Britain has negative inflation for the first time in more than fifty years, according to the latest Consumer Price Index figures – the index used by The Office for National Statistics to measure inflation. In February and March, the rate was measured at 0 per cent and this fell by 0.1 per cent in April, to – 0.1 per cent.
The last time Britain had deflation was in 1960 when Lonnie Donegan topped the charts, a loaf of bread cost the equivalent of 5 pence and a house could be bought for £2,500.
Negative inflation means that the money in your pocket will go further because the cost of living is falling, rather than rising. It also means that interest rates are likely to stay at their record low for some time to come. This is bad news for savers but good news for borrowers, who will continue to enjoy cheaper borrowing costs.
Economists are calling the current consumer price index decline negative inflation rather than deflation, because the former is used to refer to a short term situation and deflation when it lasts for more than a month or two.

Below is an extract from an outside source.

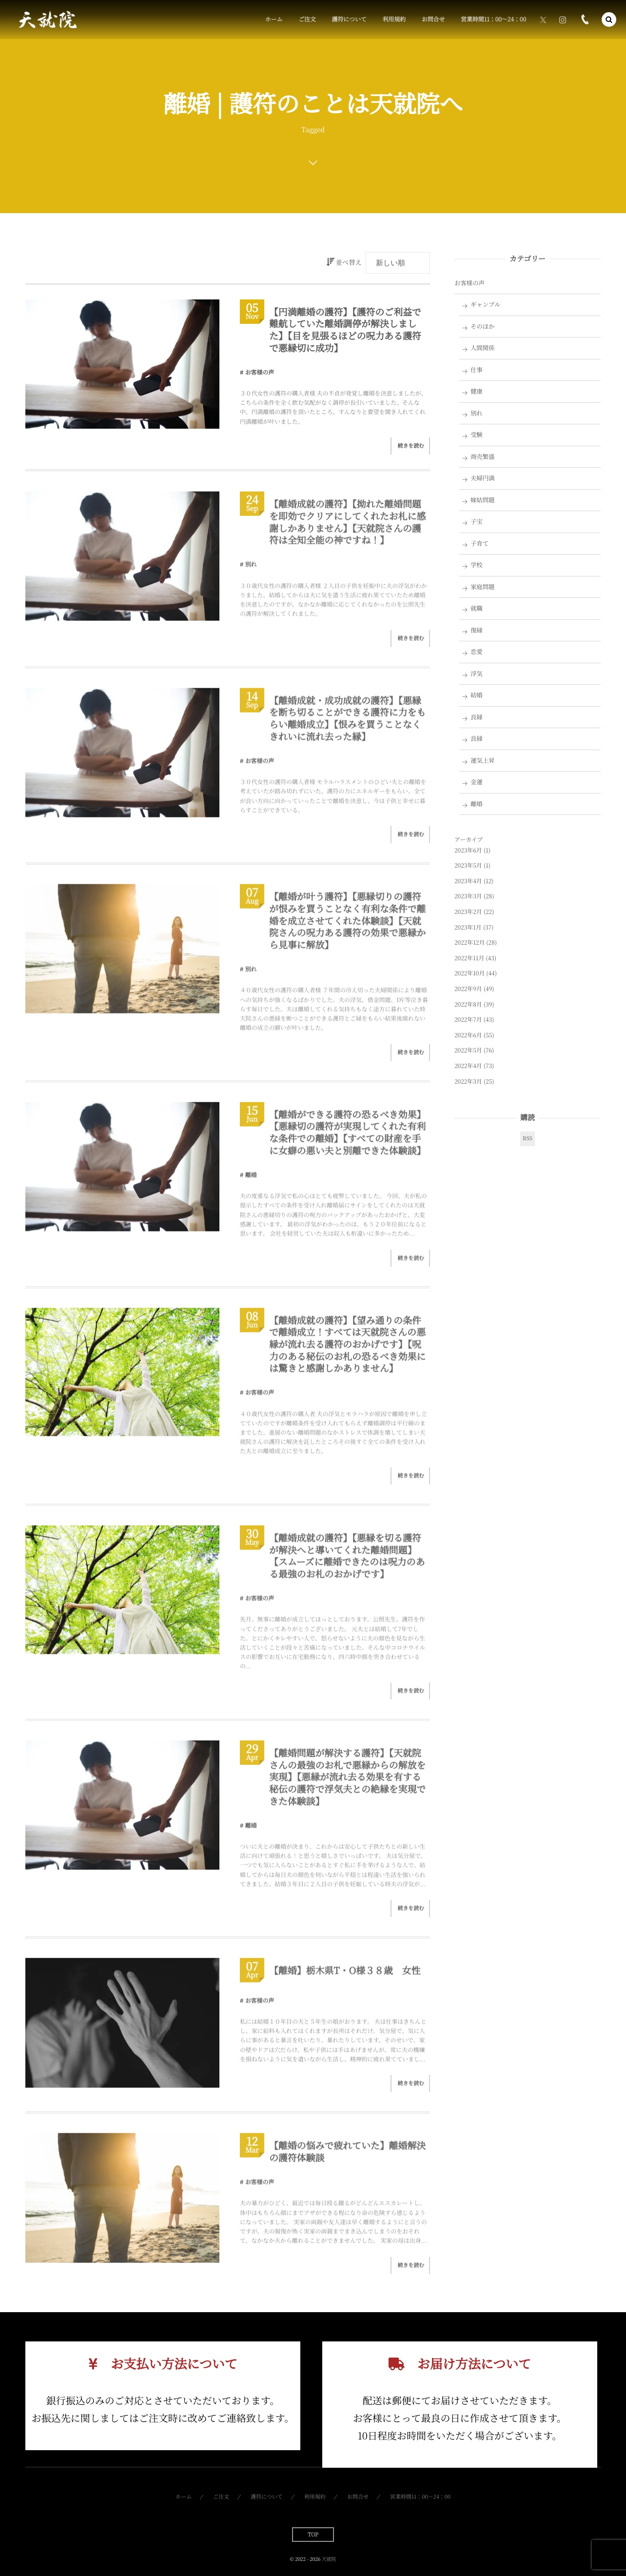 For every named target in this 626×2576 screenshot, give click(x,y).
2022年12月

The Governor of the Bank of England, Mark Carney, expects Britain to have negative inflation for a brief period only, referring to it as a ‘temporary period of falling prices’ rather than something more damaging to the economy.
Mark Carney has said that this period of negative inflation is ‘unambiguously good’ for everyone. We all benefit from lower food prices and lower fuel costs. What’s more, spending less on petrol and groceries means that we have more spare cash to spend on other things which, in turn, is good news for the UK economy. Experts predict that the average householder will save £140 a year because petrol prices have fallen.